When doing the dry start method you will be misting the plants typically twice a day. The water you mist with should have all the fertilizer the plant needs in it. This includes nitrogen which some fertilizers for aquatic plants would otherwise leave out expecting the fish to provide it. I have not heard of anyone using root tabs (diy or otherwise) as their single source of fertilizer. You can try it but /shrug it might not work.


----------



## Ddrizzle (Jan 30, 2019)

I seriously doubt it. Just think about it - how long would it take the roots to even find the sections of osmocote, if ever? How would they grow to find those in the first place?

Just make sure your misting bottle has ferts in it.


----------



## somewhatshocked (Aug 8, 2011)

Osmocote will begin to release as soon as water hits it. You'd ideally have water just beneath the surface of the substrate, so ferts would be everywhere. Roots wouldn't have to grow toward the Oscomote itself.

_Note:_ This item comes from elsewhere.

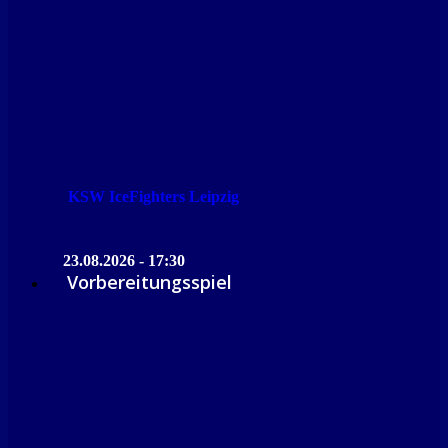
KSW IceFighters Leipzig
23.08.2026 - 17:30
Vorbereitungsspiel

Excel isn't necessary. Are you thinking of Flourish? Even that won't be necessary if you're using Osmocote.


----------



## jayo (Sep 21, 2016)

You don't need gelcaps for the Osmocote when you are first setting up your substrate, and you'd be better off evenly sprinkling Osmocote over the bottom of the tank before adding the gravel over it. Gelcaps are meant to make it easy to add Osmocote to an aquarium full of water.


----------



## Asteroid (Jul 26, 2018)

Once you flood the tank the monte carlo might be OK, but if your not going to use co2, the dwarf hairgrass has proven to be difficult.


----------



## irresistible (Jun 19, 2020)

did anyone mix clay + nutrients with cement or plaster of paris(Gypsum) to make diy root tabs?


----------